*TASK GOAL:* Should the word "status" occur in a line of the records, copy that line.

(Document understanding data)
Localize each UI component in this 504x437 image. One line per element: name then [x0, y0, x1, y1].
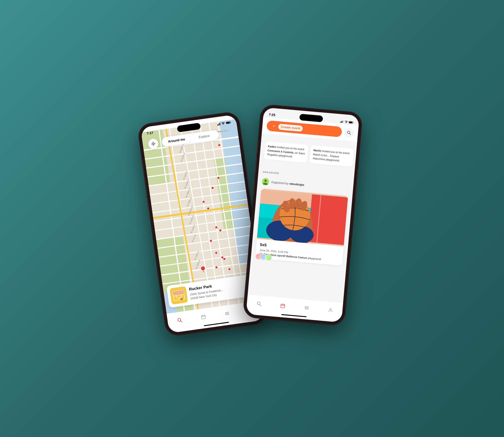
- invitation-card-2[interactable]: Marlin invited you to his event Match à …: [310, 145, 354, 167]
- event-location-suffix: playground: [308, 256, 321, 260]
- svg-line-87: [225, 312, 229, 313]
- svg-line-99: [349, 133, 351, 135]
- svg-rect-91: [340, 122, 341, 123]
- svg-point-59: [215, 226, 218, 229]
- nav-list-left[interactable]: [221, 310, 234, 317]
- svg-point-70: [153, 143, 154, 144]
- right-phone-screen: 7:25: [246, 107, 359, 322]
- place-thumbnail: [170, 286, 188, 305]
- wifi-icon: [221, 122, 225, 125]
- svg-line-89: [225, 314, 229, 315]
- signal-icon: [217, 122, 221, 126]
- svg-rect-97: [349, 122, 352, 123]
- svg-line-125: [305, 308, 308, 308]
- svg-line-85: [202, 315, 202, 316]
- wifi-icon-right: [344, 120, 348, 123]
- status-icons-right: [340, 120, 354, 124]
- svg-line-72: [154, 145, 154, 146]
- status-time-left: 7:17: [146, 131, 154, 136]
- svg-line-71: [153, 142, 153, 143]
- event-image: [257, 189, 348, 246]
- svg-line-124: [305, 307, 309, 307]
- nav-list-right[interactable]: [300, 305, 313, 311]
- plus-icon: +: [272, 124, 275, 128]
- organizer-username: vdesdoigts: [289, 182, 304, 187]
- event-avatars: [255, 253, 272, 261]
- section-organizer-label: ORGANIZER: [263, 171, 279, 175]
- svg-point-58: [207, 207, 210, 210]
- svg-point-57: [202, 200, 205, 203]
- event-avatar-3: [265, 254, 272, 261]
- right-phone: 7:25: [243, 105, 362, 325]
- svg-line-123: [284, 304, 284, 305]
- svg-point-127: [330, 308, 331, 310]
- nav-calendar-right[interactable]: [276, 303, 289, 309]
- svg-line-119: [259, 304, 261, 306]
- nav-calendar-left[interactable]: [197, 313, 210, 320]
- nav-profile-right[interactable]: [324, 307, 337, 313]
- svg-rect-92: [341, 121, 342, 123]
- battery-icon-right: [349, 121, 354, 124]
- search-icon: [177, 317, 183, 323]
- search-button-right[interactable]: [344, 128, 354, 138]
- svg-line-73: [151, 144, 152, 144]
- svg-point-55: [217, 177, 220, 179]
- crosshair-icon: [150, 141, 156, 147]
- list-icon: [224, 310, 230, 316]
- nav-search-right[interactable]: [252, 300, 265, 307]
- svg-point-95: [346, 123, 346, 123]
- svg-rect-0: [217, 124, 218, 126]
- svg-rect-3: [220, 122, 221, 125]
- svg-line-121: [281, 305, 285, 306]
- svg-line-86: [204, 315, 204, 316]
- svg-line-84: [201, 316, 205, 317]
- place-info: Rucker Park 155th Street & Frederick... …: [189, 282, 224, 301]
- svg-point-66: [228, 268, 231, 270]
- create-event-label: Create event: [281, 125, 300, 130]
- svg-point-61: [210, 239, 213, 242]
- svg-rect-120: [281, 304, 285, 308]
- organizer-name: Organized by vdesdoigts: [271, 180, 304, 187]
- svg-point-62: [215, 251, 218, 254]
- svg-rect-83: [201, 315, 205, 319]
- calendar-icon-right: [280, 303, 285, 308]
- create-event-label-container: Create event: [278, 124, 303, 132]
- search-icon-nav-right: [256, 301, 262, 306]
- invitation-text-1: Kaden invited you to his event Concours …: [267, 144, 305, 159]
- organizer-avatar: [262, 178, 269, 186]
- svg-line-68: [203, 270, 204, 272]
- svg-point-64: [223, 258, 226, 260]
- status-icons-left: [217, 121, 231, 126]
- battery-icon: [226, 121, 231, 124]
- invitation-text-2: Marlin invited you to his event Match à …: [312, 148, 351, 164]
- nav-search-left[interactable]: [173, 317, 186, 323]
- calendar-icon: [201, 314, 206, 320]
- svg-rect-2: [219, 123, 220, 125]
- status-time-right: 7:25: [269, 113, 276, 117]
- svg-point-65: [215, 266, 218, 269]
- svg-rect-1: [218, 124, 219, 126]
- svg-point-56: [211, 187, 214, 189]
- invitation-card-1[interactable]: Kaden invited you to his event Concours …: [264, 141, 309, 163]
- svg-line-88: [225, 313, 229, 314]
- search-icon-right: [347, 130, 351, 135]
- signal-icon-right: [340, 120, 343, 123]
- profile-icon-right: [328, 307, 333, 313]
- list-icon-right: [304, 305, 309, 310]
- svg-line-126: [305, 309, 308, 309]
- organizer-row: Organized by vdesdoigts: [262, 178, 305, 189]
- svg-rect-94: [343, 120, 343, 123]
- invitations-row: Kaden invited you to his event Concours …: [259, 138, 357, 170]
- organizer-prefix: Organized by: [271, 180, 289, 185]
- svg-rect-105: [308, 194, 348, 245]
- svg-point-60: [219, 229, 222, 232]
- svg-line-82: [180, 320, 182, 322]
- svg-rect-93: [342, 121, 343, 123]
- events-screen: 7:25: [246, 107, 359, 322]
- svg-point-54: [218, 144, 221, 147]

*TASK ANSWER:*
- status-icons-right: [340, 120, 354, 124]
- status-time-left: 7:17: [146, 131, 154, 136]
- status-icons-left: [217, 121, 231, 126]
- status-time-right: 7:25: [269, 113, 276, 117]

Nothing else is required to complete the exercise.